How I accidentally use Redis (sort of)
Redis. I bet every software developer has heard of or used Redis in their project at some point. Or learn about it at least for the technical interview. However, not many have had the chance to use or utilize it as I have. Up to this point, I just know that Redis is an in-memory key-value store that can be used to implement queues and pub/sub messaging. Let me re-catch what Redis is. Redis is an open-source, in-memory, NoSQL key-value store used as a database, cache, and message broker. It's an all-around software that can be used to cache or even as a database (please don't do this).
Redis help increase my API performance
- 0–1s — Instant Response: Users expect immediate feedback or they assume the app is broken.
- 1–3s — Acceptable Wait: Users tolerate a short delay if a loader or animation is shown.
- 3–7s — Attention Drift: Users start losing focus and may shift attention elsewhere.
- 7–15s — Drop-Off Zone: Most users abandon the task unless it’s very important.
- 15s+ — Abandonment: Users fully disengage and won’t return to the action.
In my latest project, I encountered terrible performance on one of my API, which took almost 10 seconds to response due to media upload to the storage bucket. A brief stack about this project, it uses Python, Django, and Django Rest Framework as part of the backend which is mostly synchronous, so async support is limited without external tools. It is not acceptable for modern apps as it falls under "Drop-Off Zone" so I plan to handle the media upload in the background. Then I encountered one of the solution to use a queue like Redis. But Redis alone is not enough to handle background tasks reliably, that is why a worker like django_rq is required to execute the task.

I choose Redis due to its simplicity to set up and ease of integration with django using django_rq. It is also lightweight and suitable for my project due to server resource constraints. So I converted the method related to the media upload into "task" using the django_rq packages. During the process, I also learn that uploading a big file can be broken into smaller chunks which makes the upload process more reliable so that if one of the chunks fails to upload, only that chunk will get retried instead whole file. It also reduces memory load, which is a big plus in my context due to limited server resource. Lastly, it also improve the user experience as it can give real-time progress feedback.
It is easy to setup and run
It can be deployed using docker-compose along with django server. This setup will be run with one worker.
version: "3.8"
services:
redis:
image: redis:7-alpine
volumes:
- redis_data:/data
command: redis-server --bind 0.0.0.0 --requirepass testredis --protected-mode yes
web:
build: .
ports:
- "80:8000"
env_file:
- .env
environment:
- REDIS_URL=redis://:testredis@redis:6379/0
depends_on:
- redis
command: >
sh -c "python manage.py rqworker default &
python manage.py runserver 0.0.0.0:8000"
volumes:
redis_data:
And you have this kind of API with method that handle something in background.

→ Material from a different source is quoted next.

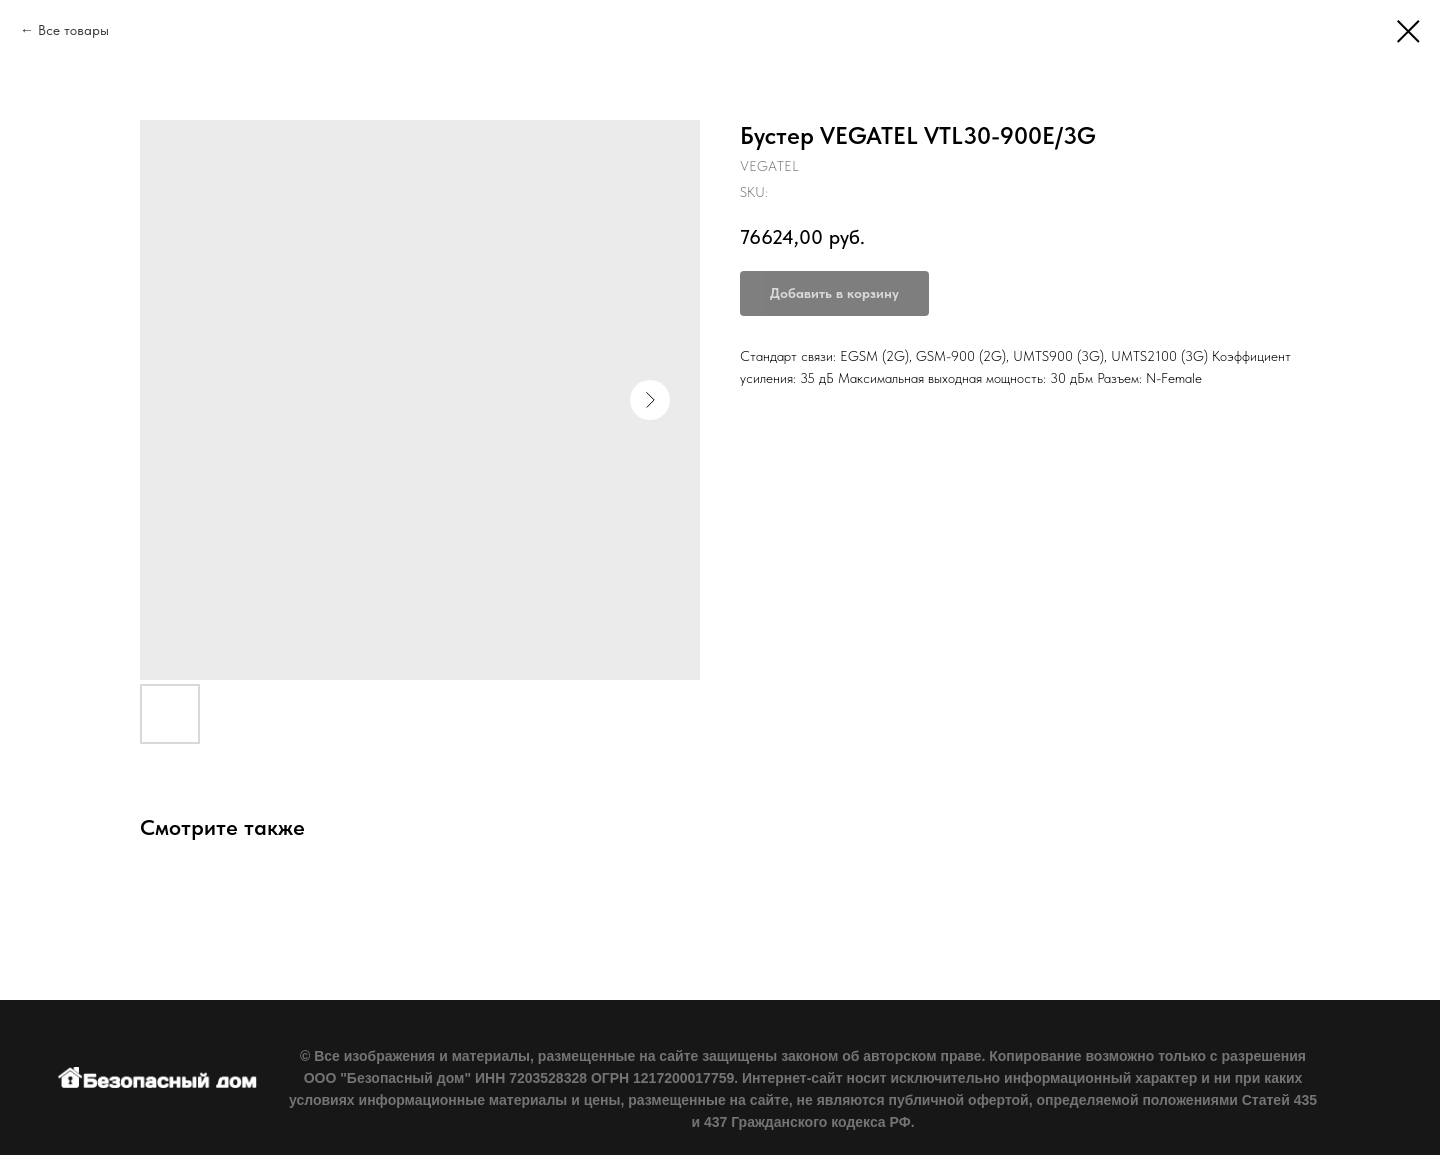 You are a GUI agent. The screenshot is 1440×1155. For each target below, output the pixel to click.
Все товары (73, 30)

def process_file_background(filename):
# simulate long processing
time.sleep(10)
print(f"Finished processing file: {filename}")

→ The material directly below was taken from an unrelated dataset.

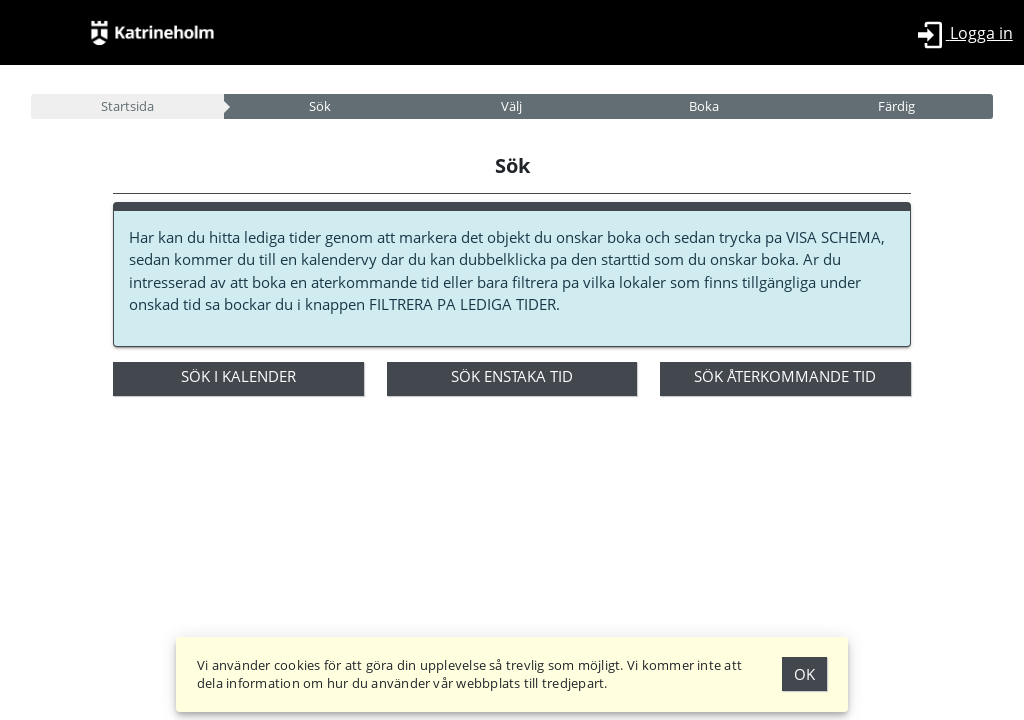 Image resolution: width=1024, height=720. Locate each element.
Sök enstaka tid (512, 376)
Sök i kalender (238, 376)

return f"{filename} processed!"
@api_view(["POST"])
def upload_file(request):
filename = request.data.get("filename", "unknown.txt")
queue = django_rq.get_queue("default")
job = queue.enqueue(process_file_background, filename)
return Response({
"message": "File received. Processing in background...",
"job_id": job.id,
})
The server response will immediately return with 200 status while handling the task in the background as queue.enqueue() will handle called function in the background. Without this solution, my server will be blocked and take time to response for at least for 10 seconds.
Wrapping Up
By combining Redis with django_rq, I was able to move slow, blocking operations into background workers without rewriting my entire stack to async. The performance improvement was immediate, the user experience became smoother, and the overall system became more reliable. It’s not the only solution but for Django projects with limited resources, it is definitely one of the most practical ones.